Riforma sanità, primo schiaffo a Obama

Un giudice federale della Virginia ha dichiarato incostituzionale uno dei capitoli chiave della riforma sulla Sanità pubblica varata, non senza difficoltà, a marzo 2010 dall’Amministrazione del presidente Usa Barack Obama.

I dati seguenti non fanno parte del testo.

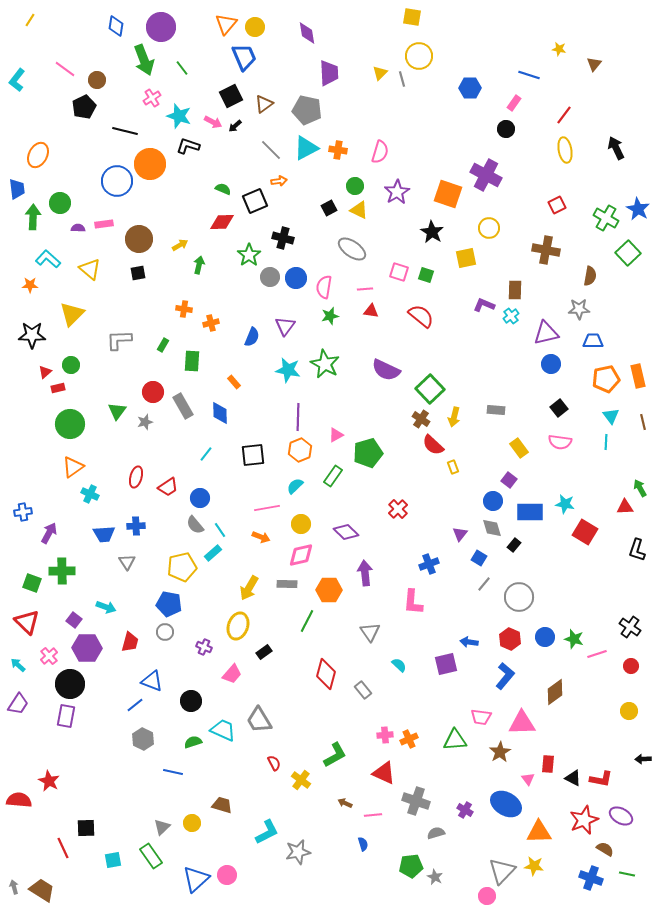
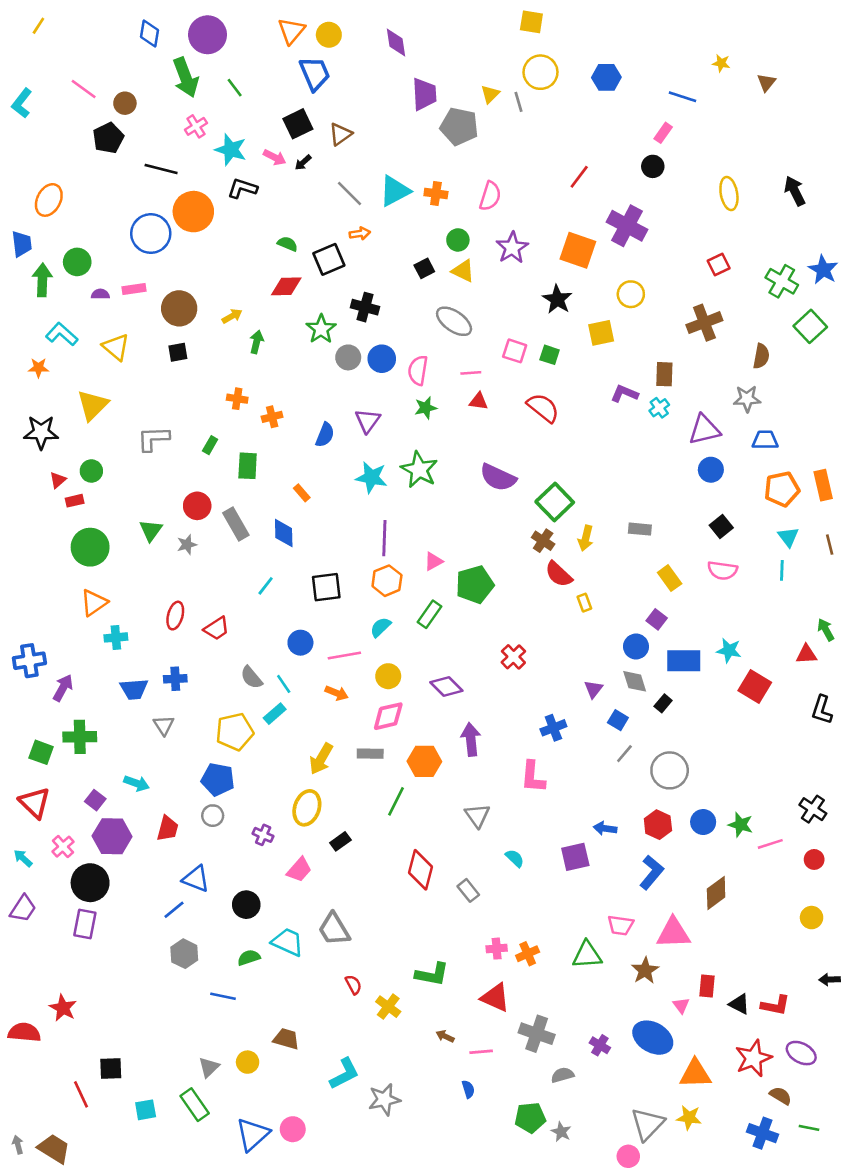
blue hexagon: (470, 88) -> (606, 77), moved
gray pentagon: (307, 110) -> (459, 126), moved
red line: (564, 115) -> (579, 177), moved
brown cross: (546, 250) -> (704, 323), turned -32
cyan cross: (90, 494) -> (116, 637), turned -30
blue circle: (200, 498) -> (300, 643), moved
blue cross: (23, 512) -> (29, 661), size x1.4
green L-shape: (335, 755) -> (432, 974), turned 40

Il provvedimento contestato ne è il pilastro centrale: l’obbligo per tutti di stipulare un contratto di assicurazione sanitaria a partire dal 2014. Pena il pagamento di una multa.
Il giudice distrettuale Henry Hudson, un repubblicano scelto nel 2002 dall’ allora presidente Usa George W. Bush, ha appoggiato la posizione dello Stato, secondo cui il Congresso non ha né il diritto né il potere di imporre ai cittadini americani queste regole.
Secondo fonti giornalistiche Usa, la questione della legittimità dell’obbligo previsto dalla riforma, sollevata dal procuratore della Virginia, arriverà probabilmente davanti alla Corte Suprema.
Nel suo briefing quotidiano il portavoce della Casa Bianca Robert Gibbs ha minimizzato la portata della sentenza odierna, ricordando che due altre sentenze analoghe, una sempre in Virginia, l’altra in Michigan, avevano invece dato ragione all’Amministrazione Obama. «La legge va avanti», ha dichiarato Gibbs.
«La scadenza del 2014 ci dà tempo per lavorarci e sfide come questa non sono affatto nuove. Sono certo che la nostra posizione prevarrà, sono fiducioso che verrà giudicata conforme alla Costituzione».